Corporate considerations when evaluating renewable energy suppliers
For many companies, even those with large load profiles and ambitious decarbonization targets, the bottom line reigns supreme when selecting renewable energy suppliers. A critical question revolves around whether the supplier can enable and deliver on promised claims in a manner that is economically viable and structured in a way that minimizes risk and has contractual terms favorable to both parties. The pursuit of claims such as operations powered by 100% renewable energy, net-zero or carbon neutrality for Scope 2 emissions, 24/7 clean energy, and initiatives addressing environmental justice and community investments, and simply investing in renewable energy even in cases where the target is not set to 100%, underscores the multifaceted nature of sustainability commitments. As corporations increasingly look beyond mere dollars and cents energy procurement, they seek partners who can align with their values while delivering tangible results at price points that align with their energy and sustainability procurement budget(s).

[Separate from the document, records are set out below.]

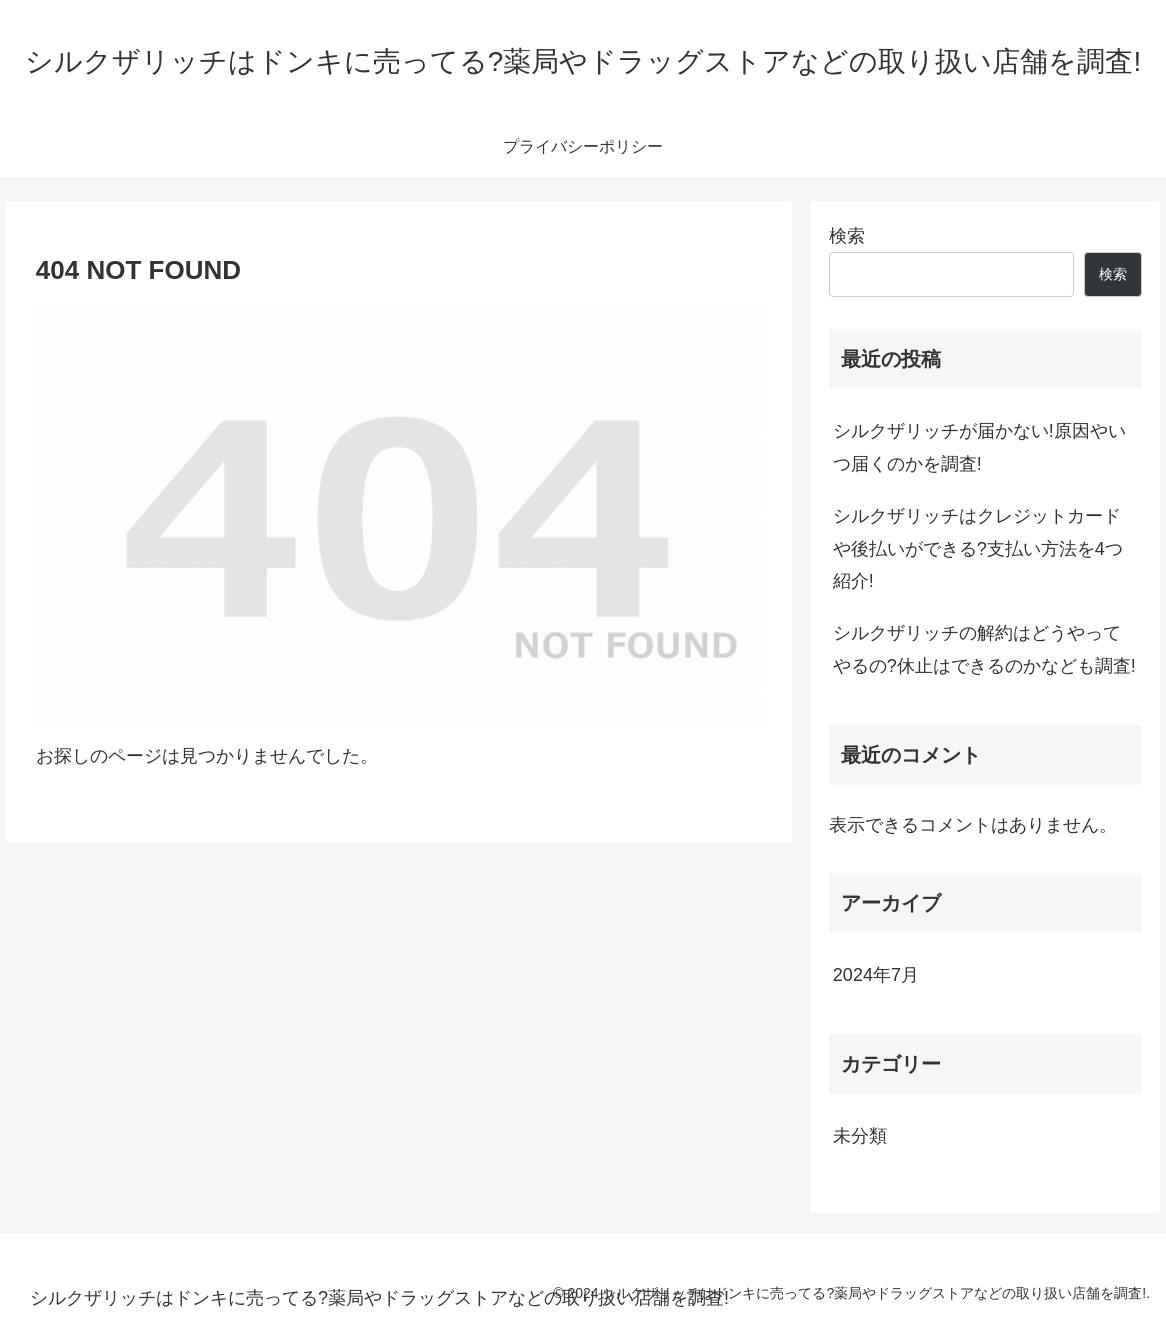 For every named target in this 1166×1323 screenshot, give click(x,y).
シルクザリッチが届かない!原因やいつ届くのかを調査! (979, 447)
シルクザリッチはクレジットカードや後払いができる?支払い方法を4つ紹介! (978, 548)
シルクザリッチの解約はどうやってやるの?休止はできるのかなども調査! (984, 649)
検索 (847, 236) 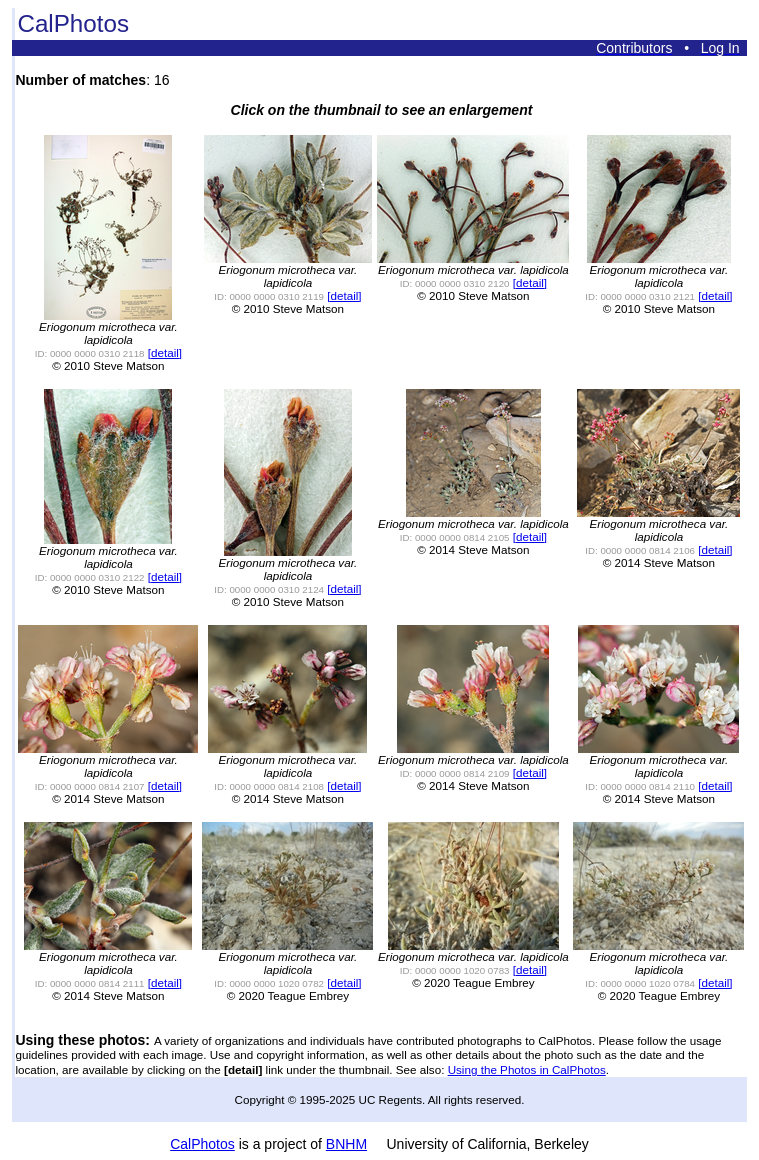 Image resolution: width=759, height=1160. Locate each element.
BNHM (346, 1144)
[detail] (165, 352)
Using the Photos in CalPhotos (527, 1069)
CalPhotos (202, 1144)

Differentiating beyond energy for renewable products
For renewable energy suppliers, the differentiation in renewable energy offerings extends beyond the energy itself. Customers are increasingly requesting more than just clean electrons; they seek data-driven insights to support their sustainability claims and track progress effectively. Renewable energy suppliers can set themselves apart by not only offering a diverse portfolio of clean energy projects that enable claims by the customer but also through providing proactive data solutions that empower corporations to make informed decisions about their purchase and track progress in ways that are more traceable and accurate than settlement spreadsheets and manual data aggregation done in arrears (and often with errors). Beyond claim enablement, contract performance can, and should, be tracked on both sides to minimize risk and potential financial losses associated with underperforming contracts and proactively enable any true-ups or supplemental spot purchases of RECs or other clean energy instruments. By offering transparent reporting and digital experiences that streamline contract performance tracking, suppliers can mitigate risks, for themselves and their customers, and simultaneously enhance trust with their corporate partners.

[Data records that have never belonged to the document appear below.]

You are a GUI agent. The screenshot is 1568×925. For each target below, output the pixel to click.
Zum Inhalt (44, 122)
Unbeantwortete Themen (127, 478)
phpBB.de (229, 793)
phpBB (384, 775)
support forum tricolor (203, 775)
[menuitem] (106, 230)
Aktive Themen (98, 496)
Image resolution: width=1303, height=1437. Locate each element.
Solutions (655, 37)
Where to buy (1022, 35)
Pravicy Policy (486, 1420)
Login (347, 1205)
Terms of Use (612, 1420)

Future-proofing clean energy investments with data-driven solutions
Renewable energy procurement is more than a transaction; it’s a long-term investment in both financial and ESG performance. Many companies are committed to investing in clean energy products that align with their sustainability goals while also meeting their financial bottom line. In the current landscape, renewable energy suppliers play a pivotal role in building trust and differentiation through data provision and digital experiences. As the demand for renewable energy continues to surge, the convergence of clean energy and data-driven solutions, such as software platforms like Cleartrace, will shape the future of corporate sustainability, driving meaningful progress towards decarbonization and the energy transition.